Elle a émis également l’idée que le soutien financier pourrait être modulé en fonction des régions. « Dans la période actuelle » a-t-elle indiqué lors de son audition devant la Commission des Affaires Sociales de l’Assemblée Nationale le 22 avril dernier, « un ESMS à Mulhouse, ce n’est pas la même chose qu’un ESMS de Mont-de-Marsan. A Mont-de-Marsan, il ressemble furieusement à l’ESMS d’avant. A Mulhouse, c’est un ESMS qui a fait des choix pour faire face à la crise dans des conditions tout à fait inédites ». Virginie Magnant, directrice générale de la CNSA, avait par ailleurs rappelé dans notre précédente édition que les mesures nouvelles du PLFSS pour 2020 étaient importantes et qu’elles n’avaient même pas encore été distribuées à tous.

Puis, le 27 avril, la DGCS a publié une instruction récapitulant les dispositifs applicables aux ESMS les appelant à faire remonter leurs surcoûts ainsi que leurs baisses de recettes. Cette instruction assure aussi une « garantie générale du maintien des financements » y compris quand l’Ehpad a connu une sous-activité voire une fermeture temporaire. Bon, on ne va pas piquer de pognon aux établissements, c’est déjà ça ! Par ailleurs, cette même circulaire confirme que la transmission des ERRD ou des CA pour l’année 2019 se fera avant le 30 août 2020 (au lieu du 30 mars en temps normal).

Quant à la prime versée aux personnels en Ehpad, rien ne paraissait bien évident à l’origine. Si dès le 16 avril, Edouard Philippe annonçait qu’une prime serait versée aux personnels des Ehpad – sur le modèle de celle déjà annoncée pour les personnels des hôpitaux publics – nombre de questions restaient en suspens, que les organisations professionnelles ont soulevé le 23 mars lors du Conseil de la CNSA. Notamment deux : la prime en Ehpad sera-t-elle équivalente à celle versée aux personnels hospitaliers ? Et concernera-t-elle uniquement les soignants ou bien tous les personnels, quelle que soit leur catégorie, qui ont été mobilisés dans les Ehpad durant la crise ? Ces questions, au moment où nous bouclons ce 4 mai, restaient toujours sans réponses.

Une autre question va se poser avec acuité dans les prochaines semaines : celle de la réouverture des admissions.

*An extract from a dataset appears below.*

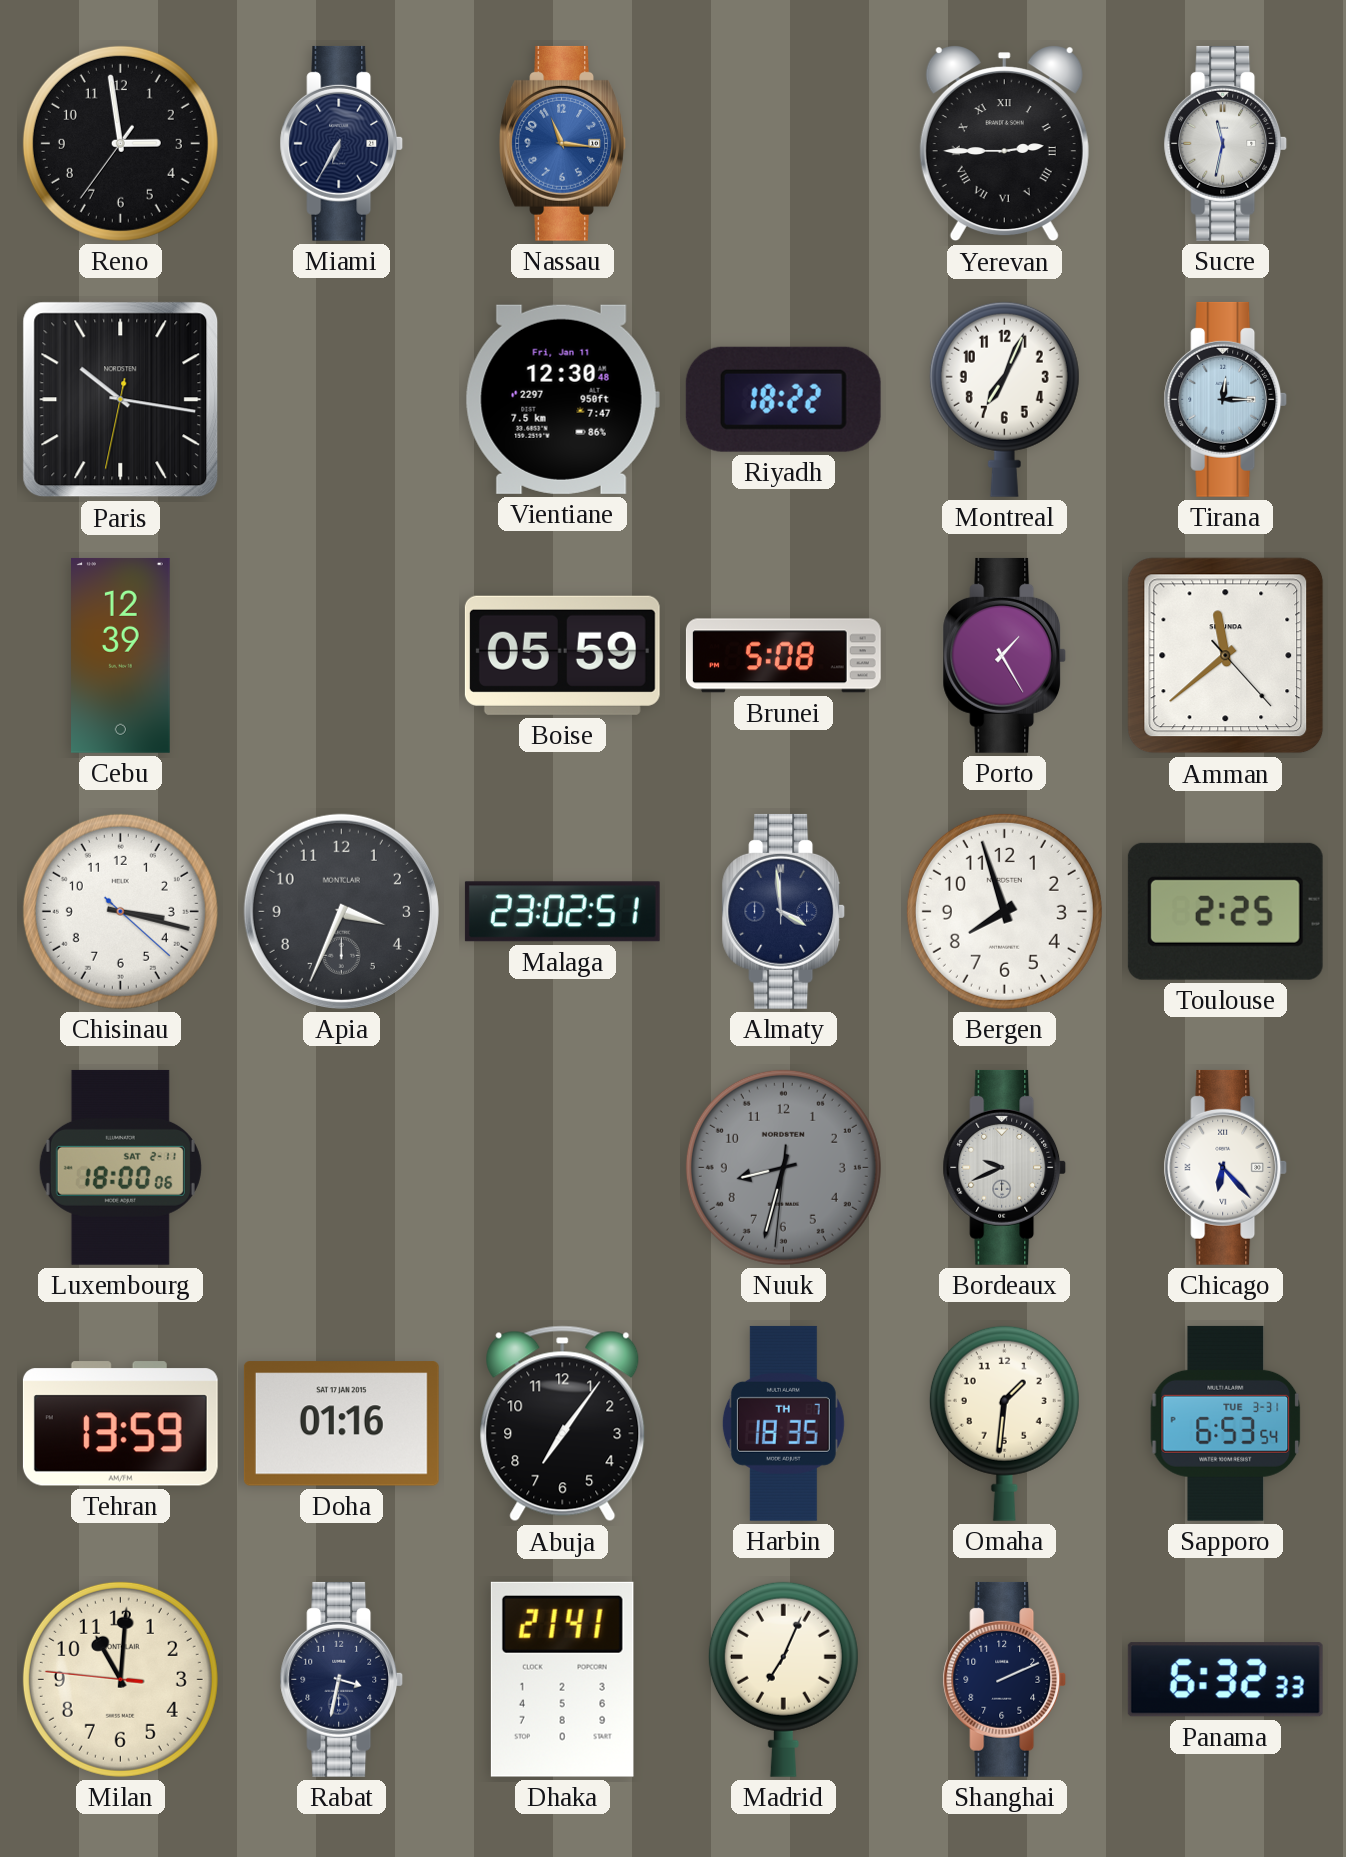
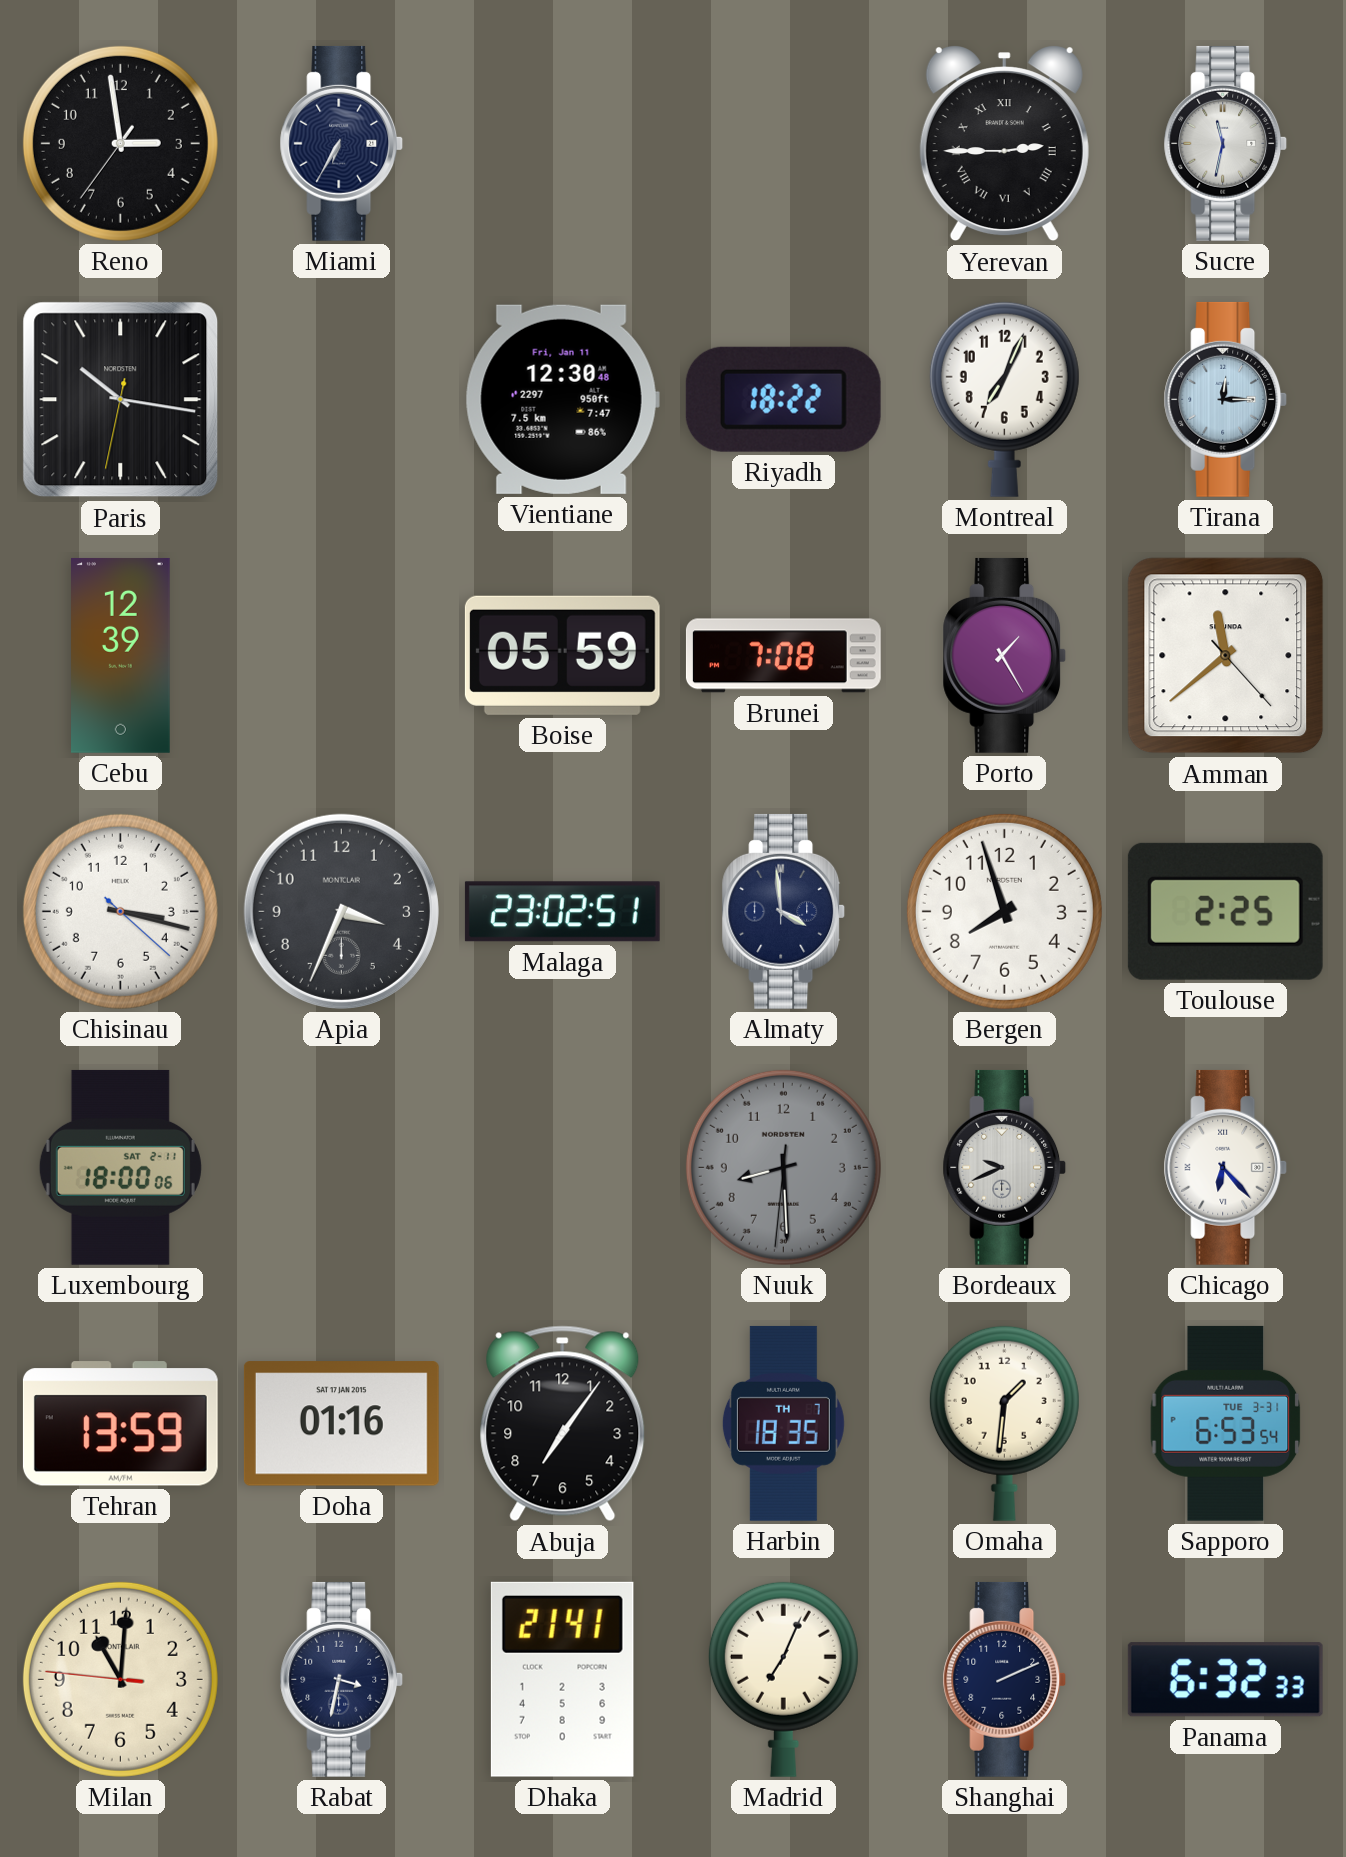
Nassau: 11:16 -> none
Brunei: 5:08 -> 7:08
Nuuk: 8:32 -> 8:29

Arnaud Rousseau en est certain : « Dans les 6 mois, on n’aura sans doute pas d’admission ». Et comment juger désormais de la réaction des français ? « On ne sait pas anticiper le comportement des personnes âgées et de leurs familles après la crise » s’inquiète le directeur général des Orchidées. « Vont-ils se ruer vers les Ehpad en se disant heureusement qu’ils sont là ou bien les verront-ils comme un lieu de privation de liberté et ne voudront-ils plus y aller ? ». Certains Ehpad ont repris tout doucement les admissions mais, dans le public comme dans le privé, personne ne se fait d’illusions sur les traces que va laisser la crise pendant encore de longs mois.

Car, et c’est une évidence désormais pour tous : l’état d’urgence est loin d’être terminé en Ehpad. Tant qu’un vaccin n’aura pas été trouvé, la prudence sera de mise tout au long de la période qui s’ouvre. Quant aux personnels, beaucoup risquent de sortir usés et crevés de cette très longue période. Il n’y aura alors plus qu’à espérer que ne viendra pas s’ajouter à la persistance du Covid un été caniculaire.